At the same time, however, health care personnel working in developing countries are finding innovative ways to use technology and increase the efficiency of available personnel, Muecke notes.
For example, in some areas field workers are using cell phone cameras to photograph patients with certain diseases and then sending the photos to better-trained doctors for advice on additional care. We need to use technology in new ways so that we can spread the expertise of those who are expensively trained to far-flung populations.
Meanwhile, according to Festival of Thinkers panelist Myrna Weissman, professor of epidemiology and psychiatry at Columbia University, illness can have a strong impact on economic development in countries where there is little or no ability to provide health care. Depression is a major factor holding down progress in the developing world, she notes.
Wharton professor of health care management Mark Pauly says that with so many people in developing nations already paying a sizeable portion of their small income for health care, it might be possible to develop private insurance markets to reduce the risk of financial ruin if a family member becomes seriously ill. Beyond this, pinhole glasses do not need specialized training to use. There is perhaps an even more subtle way in which health affects education and economic outcomes: Reliance on open fires or traditional stoves can lead to deadly indoor air pollution. The dire issue of unaddressed poor vision across the world has been receiving attention—but with few, if any, solutions that have taken off in the way that would be necessary to address this problem. Even if the generic is sold at a lower price than the branded pharma company would charge in mature markets, voluntary licensing might generate more sales than would occur if the product were not sold in the developing countries at all. It seems plausible that most health interventions in resource-poor settings could garner support based on cost-benefit ratios with appropriately lengthy time horizons to capture the return on health investments and an adequate accounting of externalities; however, such a calculus masks the untold suffering of inaction and risks eroding the most powerful incentive we have to act:
While it might be somewhat more difficult to sift out the costs of depression and mental illness compared to other health problems such as infectious disease or malnutrition, the effect can be just as debilitating. Weissman has done field work in Africa exploring treatments for depression among people caught up in civil wars or the HIV crisis. She says effective mental health programs take into account cultural sensitivities, but Africans respond to group therapy and other approaches used to combat depression in developed countries.
There are cultural differences in style, but not so many cultural differences in emotions. As emerging economies such as India and China continue to build a functioning middle class, demand for health care is expected to rise rapidly. Wharton professor of health care management Mark Pauly says that with so many people in developing nations already paying a sizeable portion of their small income for health care, it might be possible to develop private insurance markets to reduce the risk of financial ruin if a family member becomes seriously ill.

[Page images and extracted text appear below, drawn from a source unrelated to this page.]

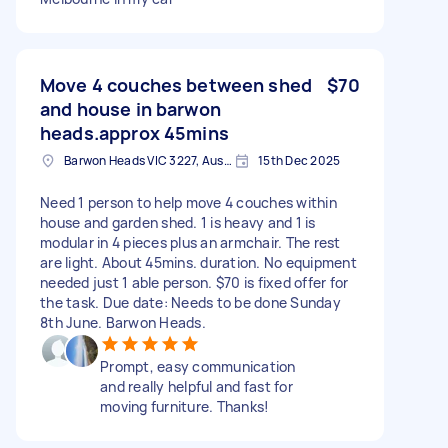
Move 4 couches between shed
$70
and house in barwon
heads.approx 45mins
Barwon Heads VIC 3227, Australia
15th Dec 2025
Need 1 person to help move 4 couches within
house and garden shed. 1 is heavy and 1 is
modular in 4 pieces plus an armchair. The rest
are light. About 45mins. duration. No equipment
needed just 1 able person. $70 is fixed offer for
the task. Due date: Needs to be done Sunday
8th June. Barwon Heads.
Prompt, easy communication
and really helpful and fast for
moving furniture. Thanks!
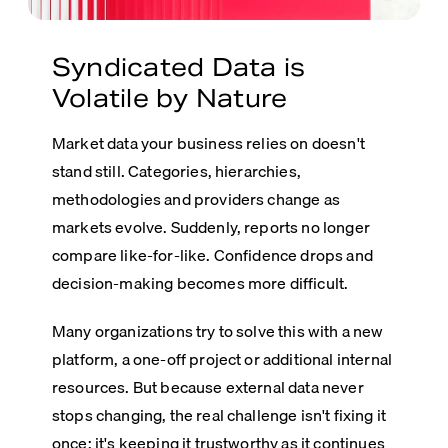
Syndicated Data is
Volatile by Nature
Market data your business relies on doesn't
stand still. Categories, hierarchies,
methodologies and providers change as
markets evolve.
Suddenly, reports no longer
compare like-for-like. Confidence drops and
decision-making becomes more difficult.
Many organizations try to solve this with a new
platform, a one-off project or additional internal
resources. But because external data never
stops changing, the real challenge isn't fixing it
once; it's keeping it trustworthy as it continues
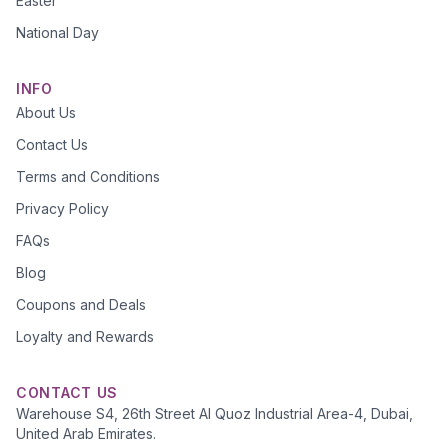
Easter
National Day
INFO
About Us
Contact Us
Terms and Conditions
Privacy Policy
FAQs
Blog
Coupons and Deals
Loyalty and Rewards
CONTACT US
Warehouse S4, 26th Street Al Quoz Industrial Area-4, Dubai,
United Arab Emirates.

Some countries, including China, have limited forms of government-run insurance, but Pauly says it is possible that a private market could evolve in poor countries where families now save up huge cushions to protect against illness or an accident that would require expensive treatment.
Many economists argue that if China were able to better develop a social safety net that would protect its citizens against the risk of illness or outliving retirement savings, the country could begin to support a more vibrant consumer market. Growing consumer spending, in turn, could energize the Chinese economy and make it less dependent on export markets. At the same time, it would also provide new outlets for Western products and trigger overall economic growth. According to Pauly, research indicates that only about 10, subscribers are necessary to build a viable insurance pool, particularly with health insurance because the science in place to predict the number of people who will become sick in a given year is well developed.

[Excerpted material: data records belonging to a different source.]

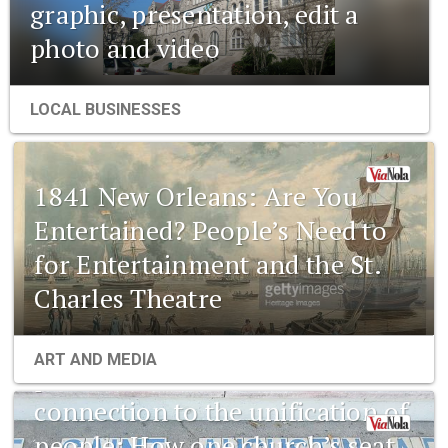
graphic, presentation, edit a
photo and video
LOCAL BUSINESSES
1841 New Orleans: Are You
Entertained? People’s Need to
for Entertainment and the St.
Charles Theatre
1841 New Orleans: Emerging
ART AND MEDIA
pharmaceuticals and the
connection to the unification of
people: How one church’s seat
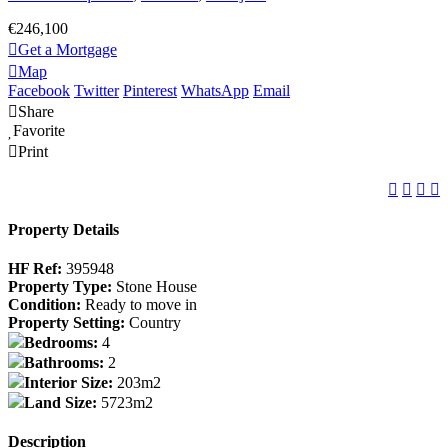
€246,100
Get a Mortgage
Map
Facebook
Twitter
Pinterest
WhatsApp
Email
Share
Favorite
Print
Property Details
HF Ref:
395948
Property Type:
Stone House
Condition:
Ready to move in
Property Setting:
Country
Bedrooms:
4
Bathrooms:
2
Interior Size:
203m2
Land Size:
5723m2
Description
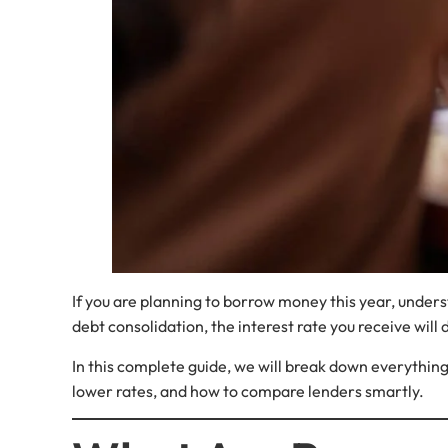
If you are planning to borrow money this year, under
debt consolidation, the interest rate you receive will
In this complete guide, we will break down everything 
lower rates, and how to compare lenders smartly.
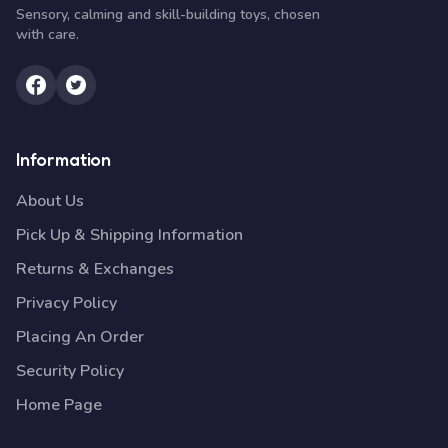
Sensory, calming and skill-building toys, chosen
with care.
Information
About Us
Pick Up & Shipping Information
Returns & Exchanges
Privacy Policy
Placing An Order
Security Policy
Home Page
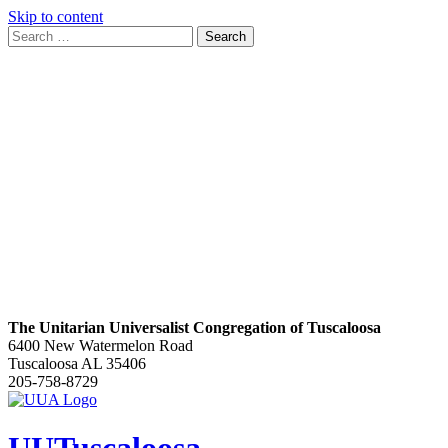
Skip to content
Search
Search
for:
Google
Map
The Unitarian Universalist Congregation of Tuscaloosa
6400 New Watermelon Road
Tuscaloosa AL 35406
205-758-8729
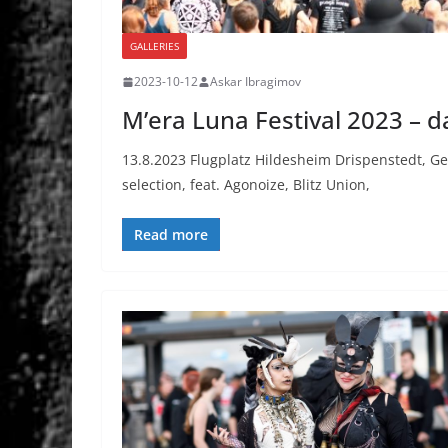
GALLERIES
2023-10-12
Askar Ibragimov
M’era Luna Festival 2023 – d
13.8.2023 Flugplatz Hildesheim Drispenstedt, G
selection, feat. Agonoize, Blitz Union,
Read more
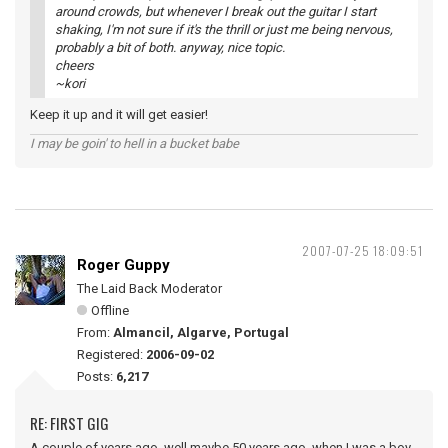
around crowds, but whenever I break out the guitar I start
shaking, I'm not sure if it's the thrill or just me being nervous,
probably a bit of both. anyway, nice topic.
cheers
~kori
Keep it up and it will get easier!
I may be goin' to hell in a bucket babe
2007-07-25 18:09:51
Roger Guppy
The Laid Back Moderator
Offline
From:
Almancil, Algarve, Portugal
Registered:
2006-09-02
Posts:
6,217
RE: FIRST GIG
A couple of years ago, well maybe 50 years ago, when I was a boy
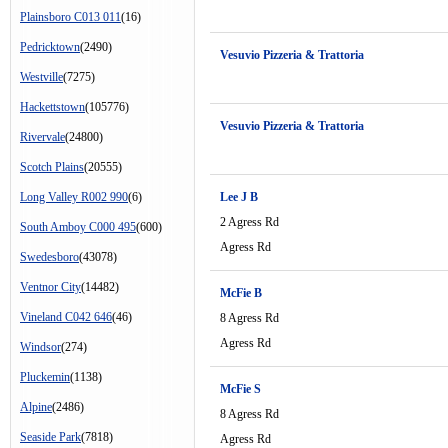
Plainsboro C013 011
(16)
Pedricktown
(2490)
Vesuvio Pizzeria & Trattoria
Westville
(7275)
Hackettstown
(105776)
Vesuvio Pizzeria & Trattoria
Rivervale
(24800)
Scotch Plains
(20555)
Long Valley R002 990
(6)
Lee J B
2 Agress Rd
South Amboy C000 495
(600)
Agress Rd
Swedesboro
(43078)
Ventnor City
(14482)
McFie B
Vineland C042 646
(46)
8 Agress Rd
Agress Rd
Windsor
(274)
Pluckemin
(1138)
McFie S
Alpine
(2486)
8 Agress Rd
Seaside Park
(7818)
Agress Rd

Multinational pharmaceutical firms and emerging biotech companies, he says, have been on the leading edge of private sector response to global health problems in the developing world, while a number of new models are surfacing that may help provide solutions to the problems confronting the global health system.
Many of the ideas for addressing problems in global health care, he points out, rely on public-private partnerships. The effort to cure tuberculosis, malaria and other infectious diseases that kill millions across the developing world require both a push and a pull mechanism to engage the private sector in sustainable solutions. However, companies need to know they will be rewarded if a cure or effective treatment is identified.
One example is Product Development Partnerships PDPs — not-for-profit, virtual research and development organizations designed to accelerate the introduction of new products through a portfolio of partnerships engaging industry and academia.
Winner of the British Medical Association Book Award - Health & Social Care category. There is growing interest and concern about the unacceptable. Editorial Reviews. Review. 'This is a little masterpiece, which covers huge territory and a Health and Poverty: Global Health Problems and Solutions 1st Edition, Kindle Edition. by Gijs Walraven (Author).
Another idea revolves around Advanced Market Commitments AMCs , which create a guaranteed market for private sector companies that come up with a new drug or treatment for an unmet need. Priority Review Vouchers PRVs are one more emerging solution, this one coming out of amendments in to legislation governing the U.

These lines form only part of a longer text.